Tu che sei La Grande Luce
Che la terra nera in mezzo
Giro trasformi in rossa
Perché dispensi anche malattie
E rovine sulla testa dei giusti
Di quelli che pregano e ti amano
nel loro segreto?
Perché fai impegnare ingegno
E intelligenza degli uomini
In guerre e delitti?
O Grande Signore Del Cielo
Non lo capisco e sempre spero
Che il tuo moto mi faccia capire com’è
Questo mondo meravigliosamente cattivo.
per Messiaen
Ai canti degli uccelli attento
non vedeva la feroce lotta
che sotto il guano avviene,
occhio distratto e cisposo
per l’insonne ricerca dell’armonia
assordato dall’enormità del caos.
Dal canto ossessionato
non sentiva il chiasso frenetico
di una farfalla stritolata.
Dal canto alla domanda preziosa
pensando di aver dato
ragguaglio al male.
Una volta un uomo attraversò le cascate del Niagara su un filo di acciaio lungo trecento metri, vestito di una tuta rossa, di un bilanciere e di scarpette inzuppate di talco per contrastare l’umidità. Guardò il cielo prima di iniziare, baciò una medaglietta che teneva al collo e segnò il suo corpo del divino. Con paura con forza con maestria con tutto il suo coraggio e il suo mestiere, traballando arrivò all’altra sponda, crollando il corpo per lo spasmo della mente. Erano stati i suoi muscoli, il suo allenamento a portarlo sopra le acque, sorretti da quell’invisibile energia che pervade il cosmo intero. Poco alla volta quell’uomo si addestrò a camminare sul filo senza le scarpette, poi senza la tuta rossa, quindi senza il bilanciere. Un bel giorno passò senza il corpo sconfiggendo la pioggia il freddo e la paura della morte.

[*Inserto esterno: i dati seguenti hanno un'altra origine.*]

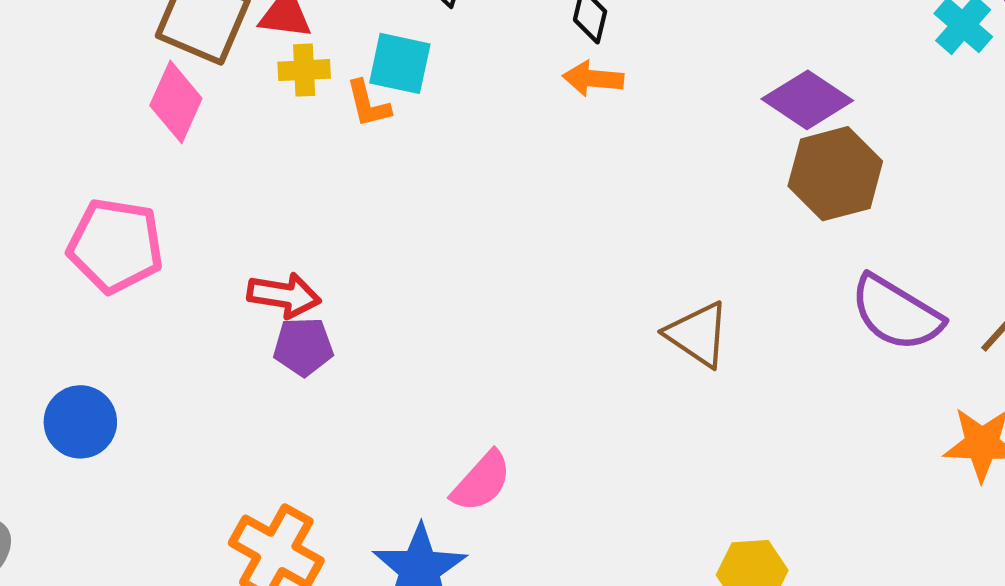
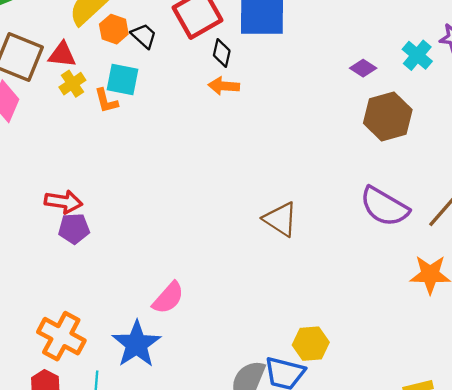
yellow cross: (304, 70) -> (72, 84), turned -30
purple diamond: (807, 100) -> (363, 68), moved, size x0.6
brown hexagon: (835, 174) -> (388, 116), moved

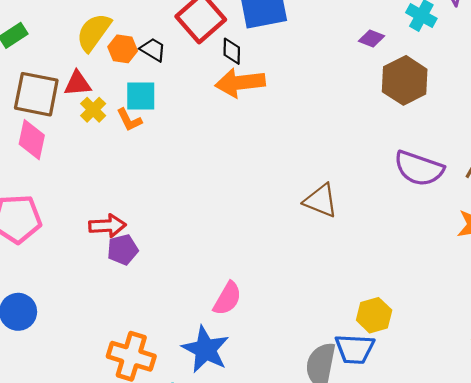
orange arrow: (224, 86) -> (240, 83), size x1.6

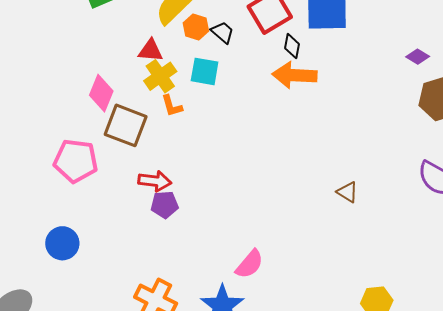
brown square: (36, 94) -> (126, 125), moved
yellow cross: (93, 110) -> (160, 76), size x1.4
orange L-shape: (129, 120) -> (172, 106), moved
brown triangle: (321, 201) -> (347, 192), size x0.7

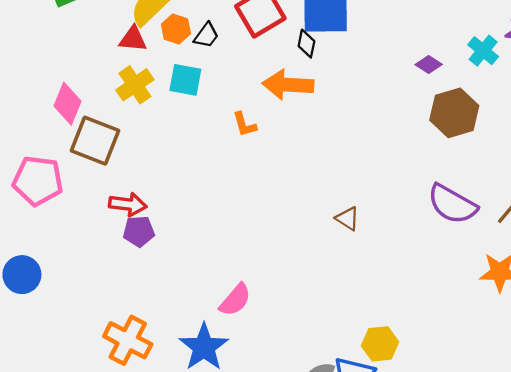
black trapezoid: (223, 32) -> (206, 35), turned 85
black diamond: (292, 46) -> (306, 44), moved
red triangle: (151, 51) -> (133, 39), moved
orange L-shape: (172, 106) -> (245, 124), moved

I quadri devono essere miracolosi. Nell’istante in cui un quadro è terminato, ha fine l’intimità tra la creazione e il creatore. Per lui, come per chiunque altro, il quadro dovrà essere una rivelazione, la soluzione inattesa e inedita di un problema che da sempre gli urge dentro.
Rothko
Il ritratto fotografico della Taylor-Wood è il frutto di una sola ora di osservazione del soggetto. Non riesci a percepire in profondità la sua personalità. Il mio ritratto dipinto da Lucian Freud ha richiesto 120 ore di lavoro. Per questo è, secondo me, infinitamente più interessante. Perché un quadro deve raccontare tante cose, e non solo una mera somiglianza.
Hockney
I poeti contemporanei quando parlano di poesia dicono tante sciocchezze quanto è la loro povertà di idee creative.
Ebt
Siamo una terra vecchia, che ha la mania di seppellire i suoi diamanti.
Paulhan
Nessun cammino matematico-logico conduce alle leggi elementari, le più generali: l’intuizione sola, fondata sull’esperienza, ci può condurre ad esse.